Directions> Without any images, write the listing below out word for word.
*** Given records ***
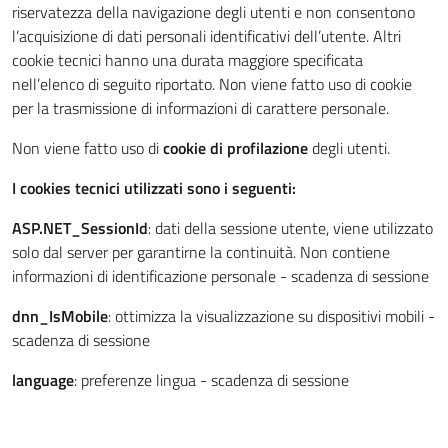
riservatezza della navigazione degli utenti e non consentono
l’acquisizione di dati personali identificativi dell’utente. Altri
cookie tecnici hanno una durata maggiore specificata
nell’elenco di seguito riportato. Non viene fatto uso di cookie
per la trasmissione di informazioni di carattere personale.
Non viene fatto uso di
cookie di profilazione
degli utenti.
I cookies tecnici utilizzati sono i seguenti:
ASP.NET_SessionId
: dati della sessione utente, viene utilizzato
solo dal server per garantirne la continuità. Non contiene
informazioni di identificazione personale - scadenza di sessione
dnn_IsMobile
: ottimizza la visualizzazione su dispositivi mobili -
scadenza di sessione
language
: preferenze lingua - scadenza di sessione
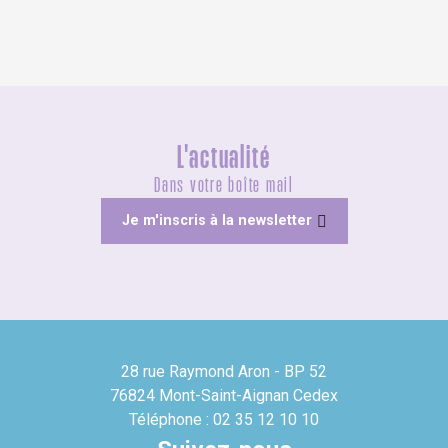
L'actualité
Dans votre boîte mail
Je m'inscris à la newsletter
28 rue Raymond Aron - BP 52
76824 Mont-Saint-Aignan Cedex
Téléphone : 02 35 12 10 10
***
Answer for the task>
riservatezza della navigazione degli utenti e non consentono
l’acquisizione di dati personali identificativi dell’utente. Altri
cookie tecnici hanno una durata maggiore specificata
nell’elenco di seguito riportato. Non viene fatto uso di cookie
per la trasmissione di informazioni di carattere personale.
Non viene fatto uso di
cookie di profilazione
degli utenti.
I cookies tecnici utilizzati sono i seguenti:
ASP.NET_SessionId
: dati della sessione utente, viene utilizzato
solo dal server per garantirne la continuità. Non contiene
informazioni di identificazione personale - scadenza di sessione
dnn_IsMobile
: ottimizza la visualizzazione su dispositivi mobili -
scadenza di sessione
language
: preferenze lingua - scadenza di sessione
L'actualité
Dans votre boîte mail
Je m'inscris à la newsletter
28 rue Raymond Aron - BP 52
76824 Mont-Saint-Aignan Cedex
Téléphone : 02 35 12 10 10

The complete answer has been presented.